Bio 111 Study Guide Chapter 4 - Energy and Membranes

Energy

• Energy is the ability to do work.

  • Kinetic energy: energy of motion.

    • Thermal (heat) energy: movement of atoms and molecules (directly related to temperature)

    • Light (solar) energy: wavelengths of electromagnetic radiation visible to the eye, photons are packets of energy.

  • Potential energy: stored energy available to do work.

    • Chemical energy: a form of potential energy, which is released when a molecules bonds break.

• Thermodynamics: the study of energy transformations.

  • 1st Law: Energy is conserved; it cannot be created or destroyed, only converted.

  • 2nd Law: Every reaction loses some energy as heat; entropy (disorder) always increases.

• Chemical Reactions:

  • Metabolism: sum of all chemical reactions in an organism.

  • Anabolism (Anabolic): Builds complex molecules from simpler ones.

  • Catabolism (Catabolic): Breaks down complex molecules into simpler ones, releasing energy.

  • Endergonic: Requires a net input of energy; products contain more energy than reactants.

  • Exergonic: Releases energy; products contain less energy than reactants.

  • Oxidation: Loss of one or more electrons (LEO - Loss of Electrons is Oxidation).

  • Reduction: Gain of one or more electrons (GER - Gain of Electrons is Reduction).

• Biological Reactions:

  • Photosynthesis: Converts light energy into chemical energy (sugars).

  • Cellular Respiration: Converts chemical energy (glucose) into usable energy (ATP).

  • Hydrolysis: Breaks bonds by adding water, releasing energy.

  • Dehydration Synthesis: Removes water to form bonds.

ATP

• ATP components: Adenine, ribose sugar, and three phosphate groups.

• Stores energy by phosphorylating ADP to ATP, creating covalent bonds that store potential energy and electrostatic repulsion.

• Enzymes receiving ATP undergo mechanical changes enabling their function.

Enzymes

• Enzymes: Catalysts that speed up reactions by lowering activation energy.

  • Catalyst: substance that speeds up the rate of a chemical reaction without being consumed.

  • Activation Energy: Energy needed to start a reaction.

  • Active Site: Location on enzyme where substrate binds.

  • Substrate: Reactant that binds to the enzyme.

  • Product: The result of the enzymatic reaction.

  • Cofactors/Coenzymes: Inorganic or organic substances required for enzyme activity.
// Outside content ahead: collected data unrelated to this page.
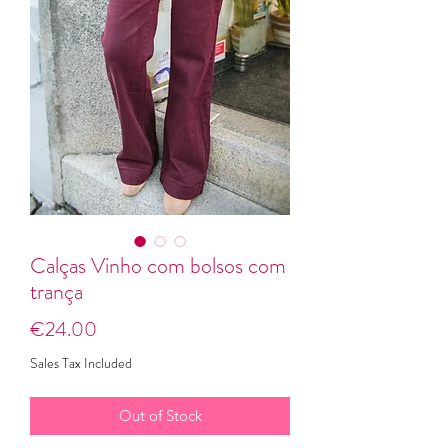
Calças Vinho com bolsos com
trança
Price
€24.00
Sales Tax Included
Out of Stock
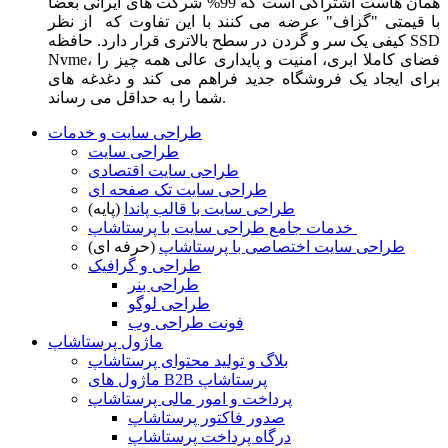
همان هاست اشتراکی است که 99% شرکت های ایرانی بعضا
با قیمتی "گزاف" عرضه می کنند با این تفاوت که از نظر
کیفی یک سر و گردن در سطح بالاتری قرار دارد. حافظه SSD
Nvme، فضای کاملا ابری، امنیت و پایداری عالی همه چیز را
برای ایجاد یک فروشگاه جدید فراهم می کند و دغدغه های
شما را به حداقل می رساند.
طراحی سایت و خدمات
طراحی سایت
طراحی سایت اقتصادی
طراحی سایت تک صفحه ای
طراحی سایت با قالب پاندا
(پایه)
خدمات جامع طراحی سایت با پرستاشاپ
طراحی سایت اختصاصی با پرستاشاپ
(حرفه ای)
طراحی و گرافیک
طراحی بنر
طراحی لوگو
فونت طراحی وب
ماژول پرستاشاپ
بلاگ و تولید محتوای پرستاشاپ
ماژول های B2B پرستاشاپ
پرداخت و امور مالی پرستاشاپ
صدور فاکتور پرستاشاپ
درگاه پرداخت پرستاشاپ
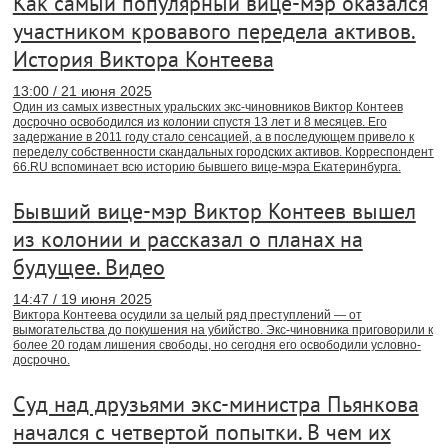
Как самый популярный вице-мэр оказался
участником кровавого передела активов.
История Виктора Контеева
13:00 / 21 июня 2025
Один из самых известных уральских экс-чиновников Виктор Контеев
досрочно освободился из колонии спустя 13 лет и 8 месяцев. Его
задержание в 2011 году стало сенсацией, а в последующем привело к
переделу собственности скандальных городских активов. Корреспондент
66.RU вспоминает всю историю бывшего вице-мэра Екатеринбурга.
Бывший вице-мэр Виктор Контеев вышел
из колонии и рассказал о планах на
будущее. Видео
14:47 / 19 июня 2025
Виктора Контеева осудили за целый ряд преступлений — от
вымогательства до покушения на убийство. Экс-чиновника приговорили к
более 20 годам лишения свободы, но сегодня его освободили условно-
досрочно.
Суд над друзьями экс-министра Пьянкова
начался с четвертой попытки. В чем их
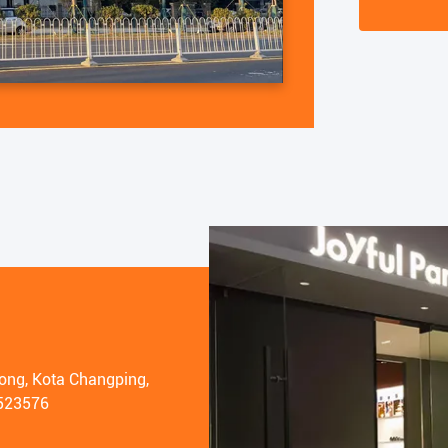
pabrik sumbe
untuk mendu
tong, Kota Changping,
 523576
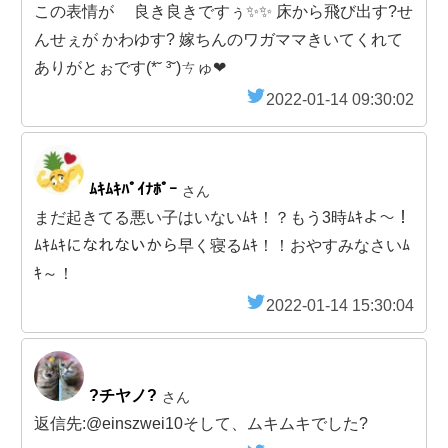
この表情が 良き良きですぅ✨✨ 床から飛び出す?せ
んせぇが かわゆす? 嫁ちんのワガママきいてくれて
ありがとぉです(*˘ ³˘)ㄘゅ❤
2022-01-14 09:30:02
ﾑｷﾑｷﾊﾟｲﾅﾎﾟｰ
さん
まだ起きてる悪い子はいないﾑｷ！？もう3時ﾑｷよ～！
ﾑｷﾑｷになれないから早く寝るﾑｷ！！おやすみなさいﾑ
ｷ～！
2022-01-14 15:30:04
?チヤノ?
さん
返信先:@einszwei10そして、ムキムキでした?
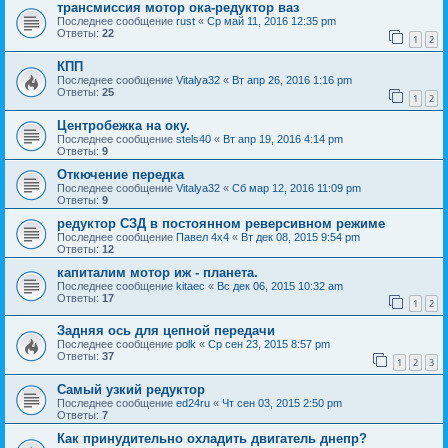
трансмиссия мотор ока-редуктор ваз
Последнее сообщение
rust
«
Ср май 11, 2016 12:35 pm
Ответы:
22
1
2
КПП
Последнее сообщение
Vitalya32
«
Вт апр 26, 2016 1:16 pm
Ответы:
25
1
2
Центробежка на оку.
Последнее сообщение
stels40
«
Вт апр 19, 2016 4:14 pm
Ответы:
9
Откючение передка
Последнее сообщение
Vitalya32
«
Сб мар 12, 2016 11:09 pm
Ответы:
9
редуктор СЗД в постоянном реверсивном режиме
Последнее сообщение
Павел 4х4
«
Вт дек 08, 2015 9:54 pm
Ответы:
12
капиталим мотор иж - планета.
Последнее сообщение
kitaec
«
Вс дек 06, 2015 10:32 am
Ответы:
17
1
2
Задняя ось для цепной передачи
Последнее сообщение
polk
«
Ср сен 23, 2015 8:57 pm
Ответы:
37
1
2
3
Самый узкий редуктор
Последнее сообщение
ed24ru
«
Чт сен 03, 2015 2:50 pm
Ответы:
7
Как принудительно охладить двигатель днепр?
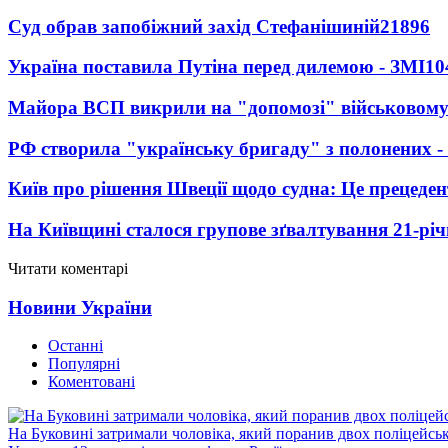
Суд обрав запобіжний захід Стефанішиній
21896
Україна поставила Путіна перед дилемою - ЗМІ
10
Майора ВСП викрили на "допомозі" військовому
РФ створила "українську бригаду" з полонених -
Київ про рішення Швеції щодо судна: Це прецеден
На Київщині сталося групове зґвалтування 21-річ
Читати коментарі
Новини України
Останні
Популярні
Коментовані
На Буковині затримали чоловіка, який поранив двох поліцейсь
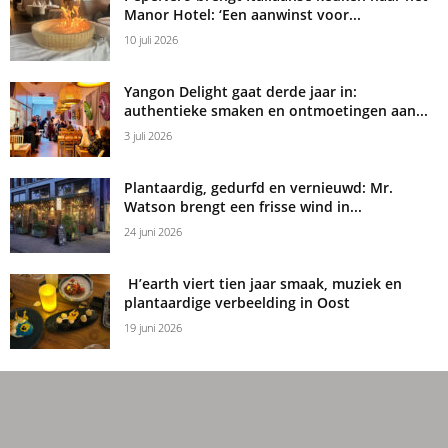
Manor Hotel: ‘Een aanwinst voor...
10 juli 2026
Yangon Delight gaat derde jaar in:
authentieke smaken en ontmoetingen aan...
3 juli 2026
Plantaardig, gedurfd en vernieuwd: Mr.
Watson brengt een frisse wind in...
24 juni 2026
H’earth viert tien jaar smaak, muziek en
plantaardige verbeelding in Oost
19 juni 2026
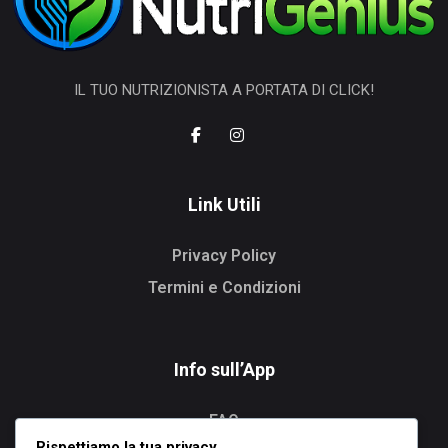
IL TUO NUTRIZIONISTA A PORTATA DI CLICK!
Link Utili
Privacy Policy
Termini e Condizioni
Info sull’App
FAQ
Rispettiamo la tua privacy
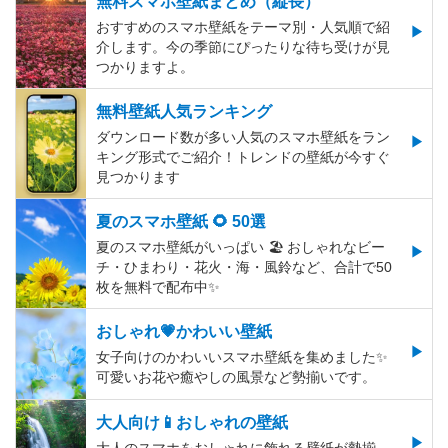
無料スマホ壁紙まとめ（縦長）
おすすめのスマホ壁紙をテーマ別・人気順で紹
介します。今の季節にぴったりな待ち受けが見
つかりますよ。
無料壁紙人気ランキング
ダウンロード数が多い人気のスマホ壁紙をラン
キング形式でご紹介！トレンドの壁紙が今すぐ
見つかります
夏のスマホ壁紙 🌻 50選
夏のスマホ壁紙がいっぱい 🏖 おしゃれなビー
チ・ひまわり・花火・海・風鈴など、合計で50
枚を無料で配布中✨
おしゃれ💗かわいい壁紙
女子向けのかわいいスマホ壁紙を集めました✨
可愛いお花や癒やしの風景など勢揃いです。
大人向け📱おしゃれの壁紙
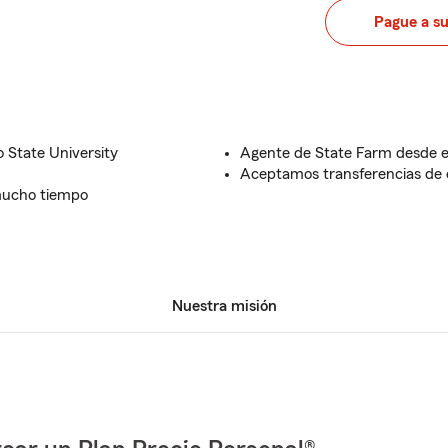
Pague a s
 State University
Agente de State Farm desde e
Aceptamos transferencias de 
mucho tiempo
Nuestra misión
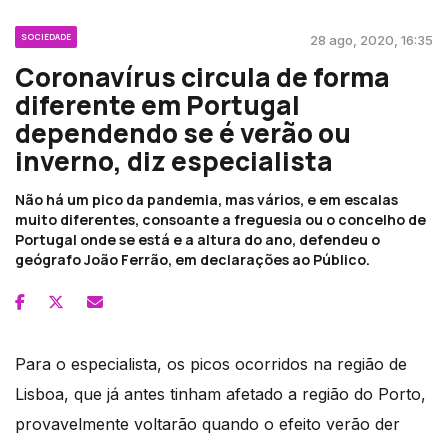
SOCIEDADE
28 ago, 2020, 16:35
Coronavírus circula de forma
diferente em Portugal
dependendo se é verão ou
inverno, diz especialista
Não há um pico da pandemia, mas vários, e em escalas
muito diferentes, consoante a freguesia ou o concelho de
Portugal onde se está e a altura do ano, defendeu o
geógrafo João Ferrão, em declarações ao Público.
Para o especialista, os picos ocorridos na região de
Lisboa, que já antes tinham afetado a região do Porto,
provavelmente voltarão quando o efeito verão der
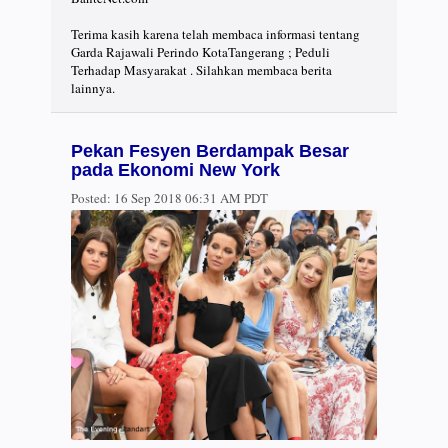
Terima kasih karena telah membaca informasi tentang
Garda Rajawali Perindo KotaTangerang ; Peduli
Terhadap Masyarakat . Silahkan membaca berita
lainnya.
Pekan Fesyen Berdampak Besar
pada Ekonomi New York
Posted:
16 Sep 2018 06:31 AM PDT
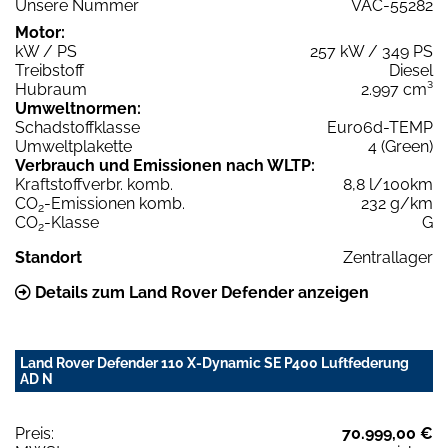
Unsere Nummer
VAC-55282
Motor:
kW / PS
257 kW / 349 PS
Treibstoff
Diesel
Hubraum
2.997 cm³
Umweltnormen:
Schadstoffklasse
Euro6d-TEMP
Umweltplakette
4 (Green)
Verbrauch und Emissionen nach WLTP:
Kraftstoffverbr. komb.
8,8 l/100km
CO
-Emissionen komb.
232 g/km
2
CO
-Klasse
G
2
Standort
Zentrallager
Details zum Land Rover Defender anzeigen
Land Rover Defender 110 X-Dynamic SE P400 Luftfederung
AD N
Preis:
70.999,00 €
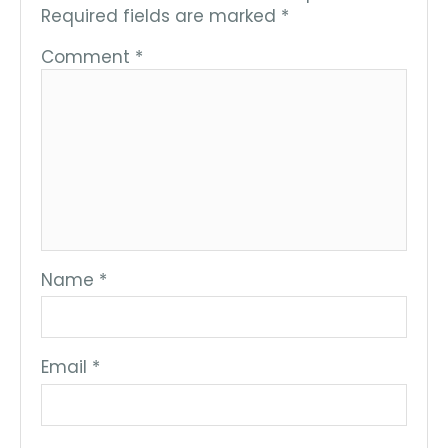
Required fields are marked
*
Comment
*
Name
*
Email
*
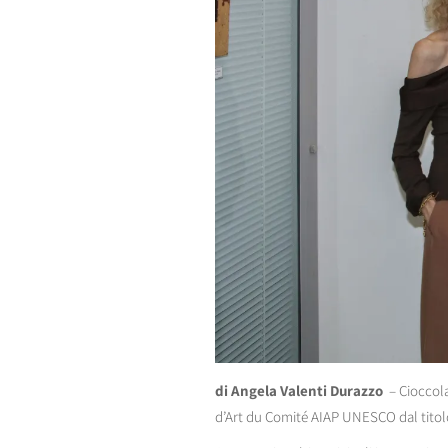
di Angela Valenti Durazzo
– Cioccolat
d’Art du Comité AIAP UNESCO dal tito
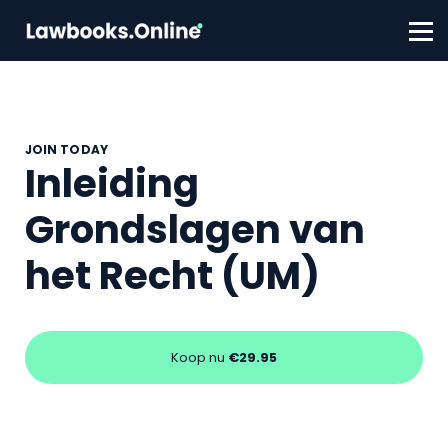
FAQ
Contact
Account aanmaken
Inloggen
JOIN TODAY
Inleiding
Grondslagen van
het Recht (UM)
Koop nu
€29.95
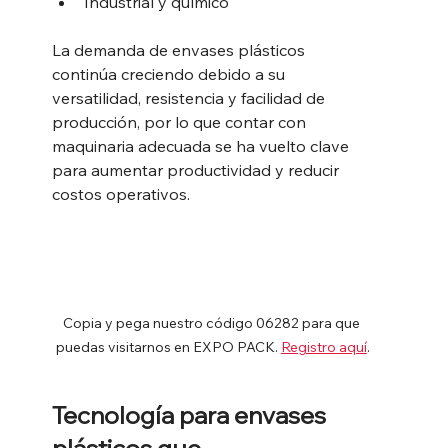
Industrial y químico
La demanda de envases plásticos 
continúa creciendo debido a su 
versatilidad, resistencia y facilidad de 
producción, por lo que contar con 
maquinaria adecuada se ha vuelto clave 
para aumentar productividad y reducir 
costos operativos.
Copia y pega nuestro código 06282 para que 
puedas visitarnos en EXPO PACK. 
Registro aquí
.
Tecnología para envases 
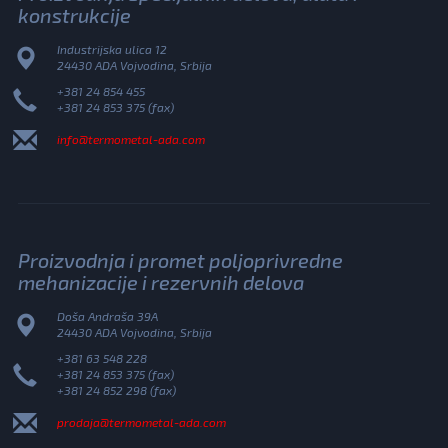
konstrukcije
Industrijska ulica 12
24430 ADA Vojvodina, Srbija
+381 24 854 455
+381 24 853 375 (fax)
info@termometal-ada.com
Proizvodnja i promet poljoprivredne
mehanizacije i rezervnih delova
Doša Andraša 39A
24430 ADA Vojvodina, Srbija
+381 63 548 228
+381 24 853 375 (fax)
+381 24 852 298 (fax)
prodaja@termometal-ada.com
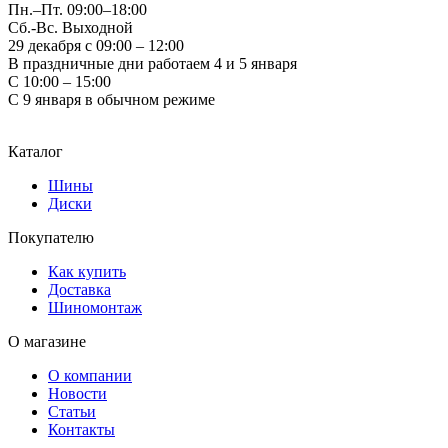
Пн.–Пт.
09:00–18:00
Сб.-Вс. Выходной
29 декабря с 09:00 – 12:00
В праздничные дни работаем 4 и 5 января
С 10:00 – 15:00
С 9 января в обычном режиме
Каталог
Шины
Диски
Покупателю
Как купить
Доставка
Шиномонтаж
О магазине
О компании
Новости
Статьи
Контакты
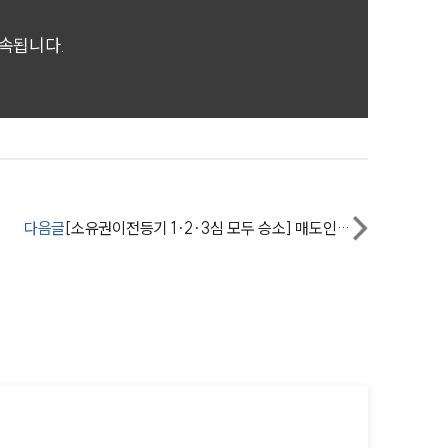
귀속됩니다.
다음글
[소유권이전등기 1·2·3심 모두 승소] 매도인의 일방적인 부동산계약파기를 막아냄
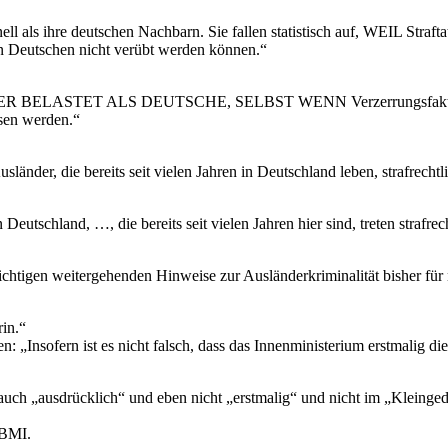
ls ihre deutschen Nachbarn. Sie fallen statistisch auf, WEIL Straft
on Deutschen nicht verübt werden können.“
tik HÖHER BELASTET ALS DEUTSCHE, SELBST WENN Verzerrungsfaktore
ssen werden.“
änder, die bereits seit vielen Jahren in Deutschland leben, strafrechtli
nd, …, die bereits seit vielen Jahren hier sind, treten strafrecht
ichtigen weitergehenden Hinweise zur Ausländerkriminalität bisher für
rin.“
„Insofern ist es nicht falsch, dass das Innenministerium erstmalig die
auch „ausdrücklich“ und eben nicht „erstmalig“ und nicht im „Kleinge
 BMI.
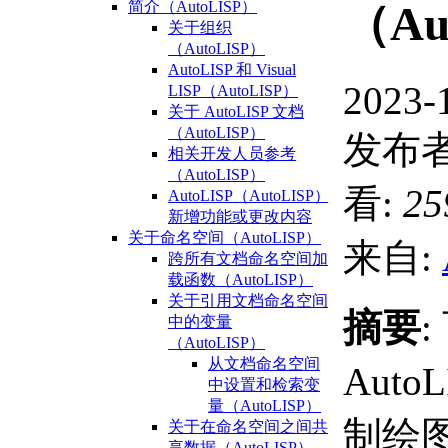
简介（AutoLISP）
（Au
关于组织
（AutoLISP）
AutoLISP 和 Visual
2023-
LISP（AutoLISP）
关于 AutoLISP 文档
（AutoLISP）
发布者
相关开发人员参考
（AutoLISP）
看:
25
AutoLISP（AutoLISP）
新增功能或更改内容
关于命名空间（AutoLISP）
来自:
跨所有文档命名空间加
载函数（AutoLISP）
关于引用文档命名空间
摘要
中的变量
（AutoLISP）
从文档命名空间
Auto
中设置和检索变
量（AutoLISP）
制绘
关于在命名空间之间共
享数据（AutoLISP）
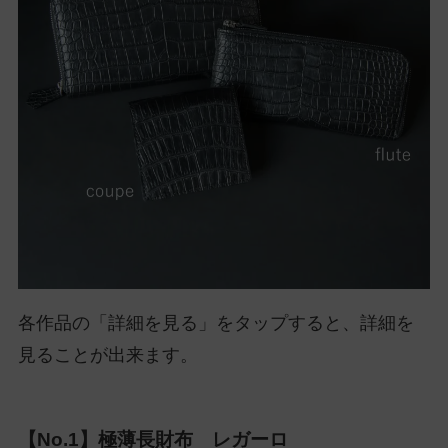
各作品の「詳細を見る」をタップすると、詳細を
見ることが出来ます。
【No.1】極薄長財布 レガーロ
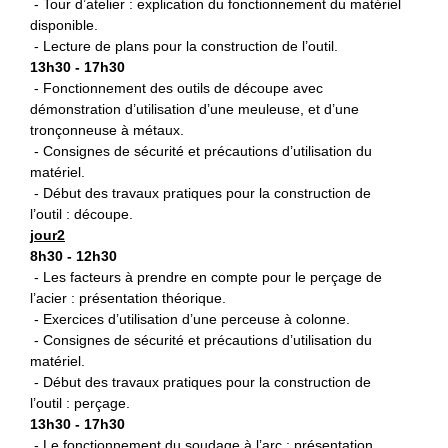
- Tour d’atelier : explication du fonctionnement du matériel
disponible.
- Lecture de plans pour la construction de l’outil.
13h30 - 17h30
- Fonctionnement des outils de découpe avec
démonstration d’utilisation d’une meuleuse, et d’une
tronçonneuse à métaux.
- Consignes de sécurité et précautions d’utilisation du
matériel.
- Début des travaux pratiques pour la construction de
l’outil : découpe.
jour2
8h30 - 12h30
- Les facteurs à prendre en compte pour le perçage de
l’acier : présentation théorique.
- Exercices d’utilisation d’une perceuse à colonne.
- Consignes de sécurité et précautions d’utilisation du
matériel.
- Début des travaux pratiques pour la construction de
l’outil : perçage.
13h30 - 17h30
- Le fonctionnement du soudage à l’arc : présentation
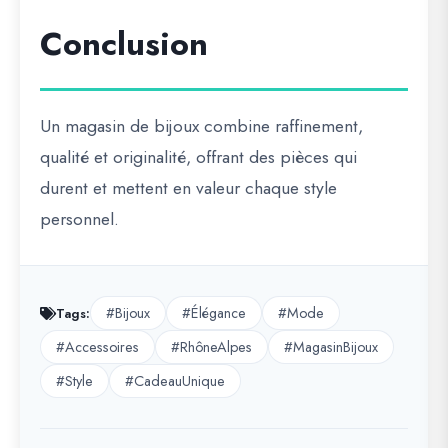
Conclusion
Un
magasin de bijoux
combine
raffinement,
qualité et originalité
, offrant des pièces qui
durent et mettent en valeur chaque style
personnel.
#Bijoux
#Élégance
#Mode
Tags:
#Accessoires
#RhôneAlpes
#MagasinBijoux
#Style
#CadeauUnique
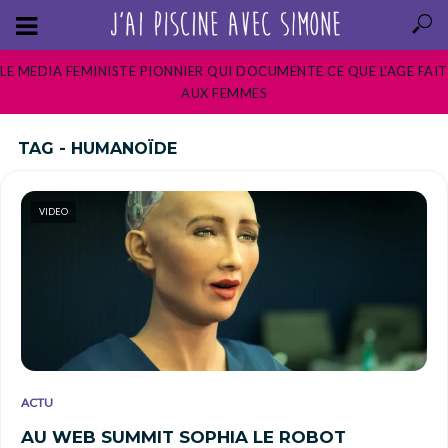
LE MEDIA FEMINISTE PIONNIER QUI DOCUMENTE CE QUE L’AGE FAIT
AUX FEMMES
TAG - HUMANOÏDE
VIDEO
ACTU
AU WEB SUMMIT SOPHIA LE ROBOT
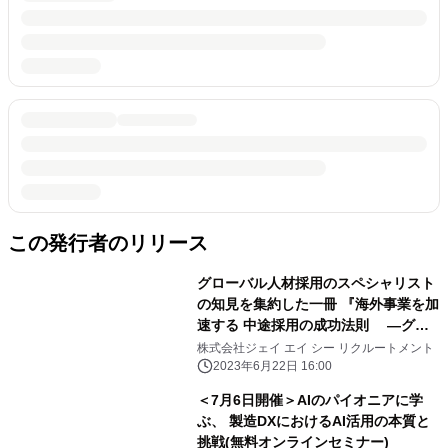
この発行者のリリース
グローバル人材採用のスペシャリスト
の知見を集約した一冊 『海外事業を加
速する 中途採用の成功法則 ―グロ
ーバルビジネスを勝ち抜く人材のロジ
株式会社ジェイ エイ シー リクルートメント
スティクス―』が 2023年6月28日(水)
2023年6月22日 16:00
発売
＜7月6日開催＞AIのパイオニアに学
ぶ、 製造DXにおけるAI活用の本質と
挑戦(無料オンラインセミナー)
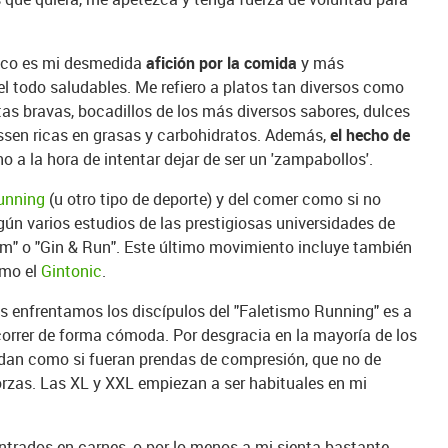
uzco es mi desmedida
afición por la comida
y más
 todo saludables. Me refiero a platos tan diversos como
tas bravas, bocadillos de los más diversos sabores, dulces
essen ricas en grasas y carbohidratos. Además,
el hecho de
a la hora de intentar dejar de ser un 'zampabollos'.
unning
(u otro tipo de deporte) y del comer como si no
ún varios estudios de las prestigiosas universidades de
m" o "Gin & Run". Este último movimiento incluye también
omo el
Gintonic
.
s enfrentamos los discípulos del "Faletismo Running" es a
orrer de forma cómoda. Por desgracia en la mayoría de los
dan como si fueran prendas de compresión, que no de
rzas. Las XL y XXL empiezan a ser habituales en mi
trados en carnes, o por lo menos a mi sienta bastante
  • Inhibitors: Decrease enzyme activity.

    • Competitive: Bind to the active site, blocking substrate.

    • Noncompetitive: Bind elsewhere, changing enzyme shape.

  • Activators: Increase enzyme activity.

  • Denature: Loss of enzyme's natural shape and function.

• Enzymes are Reusable because they are not consumed in the reaction.

• Enzymes function within narrow environmental conditions (pH, temperature).

• Metabolic Pathway: Series of reactions, each catalyzed by a specific enzyme, converting initial reactants to final products through intermediates.

• Feedback Mechanisms:

  • Negative: Accumulation of product slows down the pathway.

  • Positive: Accumulation of product speeds up the pathway.

Membrane Function

• Transport proteins facilitate movement of molecules across the membrane.

• Transport:

  • Passive: No ATP needed; moves molecules down the concentration gradient (high to low).

    • Simple Diffusion: Molecules move directly across the membrane.

    • Facilitated Diffusion: Requires a transport protein.

  • Active: Requires ATP; moves molecules against the concentration gradient (low to high).

• Diffusion:

  • Net movement of particles from high to low concentration; individual particles move randomly.

    • Down/With: Movement from high to low concentration.

    • Up/Against: Movement from low to high concentration.

• Osmosis: Diffusion of water molecules.

• Tonicity:

  • Hypertonic: Higher solute concentration outside the cell; water moves out, cell shrinks.

  • Hypotonic: Higher solute concentration inside the cell; water moves in, cell swells.

  • Isotonic: Equal solute concentrations; no net water movement.

• Central Vacuole in plants maintains turgor pressure, providing structural support.

• Pumps: Use energy (active transport) to move molecules against their concentration gradient.

• Proton Pump: Transports protons across the membrane, creating a proton gradient.

• Bulk Transport:

  • Endocytosis: Moves bulk material into the cell.

  • Exocytosis: Moves bulk material out of the cell.